What Is an SBA Loan and How Does It Affect the Offer You Get?
Most buyers don't write a check for the full price. Here's how the most common financing tool actually works.
Most buyers of small businesses don't write a check for the full purchase price. They borrow a significant portion of it.
The most common tool for small business acquisitions in the U.S. is the SBA 7(a) loan and understanding how it works will help you make sense of the offers you receive.
What an SBA 7(a) Loan Is
The Small Business Administration guarantees loans made by participating banks to qualified small business buyers.
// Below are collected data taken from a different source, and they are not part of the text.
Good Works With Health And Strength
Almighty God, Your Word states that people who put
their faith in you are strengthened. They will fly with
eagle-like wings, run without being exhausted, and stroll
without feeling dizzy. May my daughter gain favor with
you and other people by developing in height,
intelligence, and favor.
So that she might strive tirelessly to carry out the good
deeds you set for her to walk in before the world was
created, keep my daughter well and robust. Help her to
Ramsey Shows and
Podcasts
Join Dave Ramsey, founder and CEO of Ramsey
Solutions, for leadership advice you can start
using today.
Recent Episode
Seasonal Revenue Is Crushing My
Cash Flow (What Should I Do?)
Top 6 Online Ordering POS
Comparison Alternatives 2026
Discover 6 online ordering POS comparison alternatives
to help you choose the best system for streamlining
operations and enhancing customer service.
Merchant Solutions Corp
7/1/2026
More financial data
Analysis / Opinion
The guarantee means if the buyer defaults, the SBA covers a portion of the loss, which lets banks lend at better terms than they otherwise could.
For acquisitions, SBA 7(a) loans typically allow buyers to put down 10--25% equity and borrow the rest at competitive rates, usually Prime plus 1--3% over 10 years.
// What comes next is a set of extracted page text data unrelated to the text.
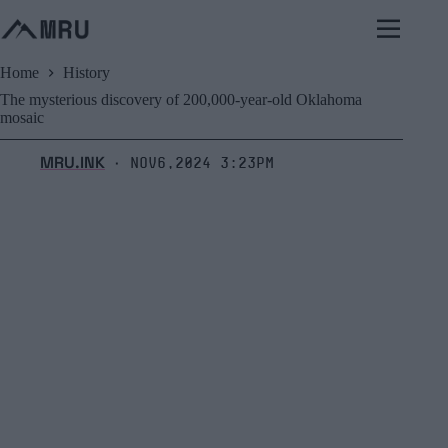
Skip
to
content
Home
History
The mysterious discovery of 200,000-year-old Oklahoma
mosaic
MRU.INK
Nov6,2024 3:23pm
⬝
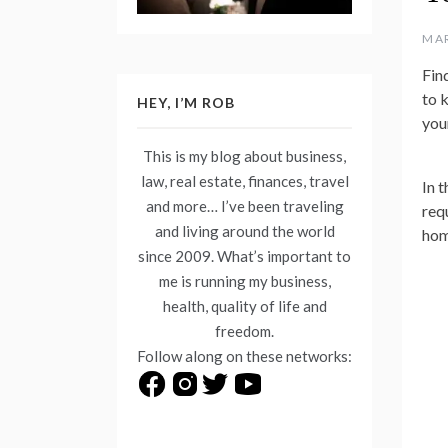
MAR
Fin
to 
HEY, I’M ROB
your
This is my blog about business,
law, real estate, finances, travel
In t
and more… I’ve been traveling
req
and living around the world
hom
since 2009. What’s important to
me is running my business,
health, quality of life and
freedom.
Follow along on these networks:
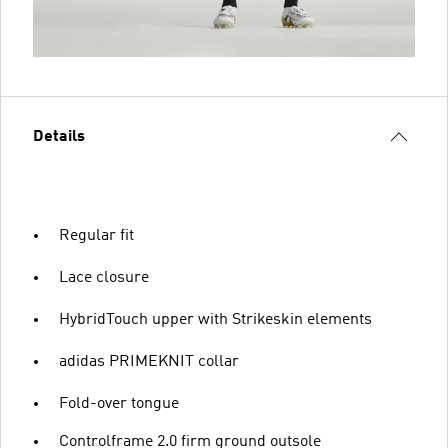
Details
Regular fit
Lace closure
HybridTouch upper with Strikeskin elements
adidas PRIMEKNIT collar
Fold-over tongue
Controlframe 2.0 firm ground outsole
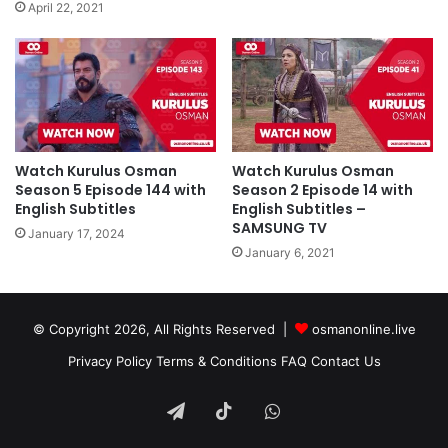
April 22, 2021
Watch Kurulus Osman
Watch Kurulus Osman
Season 5 Episode 144 with
Season 2 Episode 14 with
English Subtitles
English Subtitles –
SAMSUNG TV
January 17, 2024
January 6, 2021
© Copyright 2026, All Rights Reserved |
osmanonline.live
Privacy Policy
Terms & Conditions
FAQ
Contact Us
Telegram
TikTok
WhatsApp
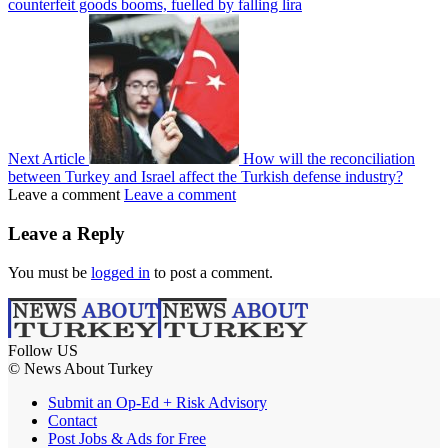
counterfeit goods booms, fuelled by falling lira
Next Article
How will the reconciliation
between Turkey and Israel affect the Turkish defense industry?
Leave a comment
Leave a comment
Leave a Reply
You must be
logged in
to post a comment.
Follow US
© News About Turkey
Submit an Op-Ed + Risk Advisory
Contact
Post Jobs & Ads for Free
Why This Shapes the Price You Get
SBA loans come with conditions. One of the most important: the business has to generate enough cash flow to cover the annual debt service with a buffer (a coverage ratio of at least 1.25x).
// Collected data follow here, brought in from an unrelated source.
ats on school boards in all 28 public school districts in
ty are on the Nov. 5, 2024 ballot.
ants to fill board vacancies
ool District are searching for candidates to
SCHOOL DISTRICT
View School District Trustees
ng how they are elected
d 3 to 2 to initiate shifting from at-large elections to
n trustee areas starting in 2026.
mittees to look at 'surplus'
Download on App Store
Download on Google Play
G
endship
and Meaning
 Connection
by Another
Here's the math. If a buyer borrows \$600,000 at 7.5% over 10 years, that's roughly \$85,000 in annual payments. The business needs to generate at least \$106,000 in earnings to qualify (\$85,000 × 1.25).
If the business doesn't support that math at a given purchase price, the SBA simply won't approve the loan at that price. The buyer either brings more equity, or the price comes down.
**This is sometimes why a buyer who genuinely wants to pay more can't. It's not a negotiating tactic... it's a real financing constraint.**
What This Means in Practice
SBA financing expands the buyer pool significantly. Without it, only buyers with substantial liquid capital could afford most venues.
With it, a broader set of motivated, qualified operators can step in. That's good for you in terms of competition and deal quality.
The tradeoff: SBA deals move slower. Build 60--90 days of patience into your timeline expectations if your buyer is using SBA financing.
Questions Worth Asking
Is the buyer pre-qualified or pre-approved with an SBA lender? Have they done an SBA deal before? What lender are they working with?
Buyers who have already navigated the SBA process are much more likely to close on time.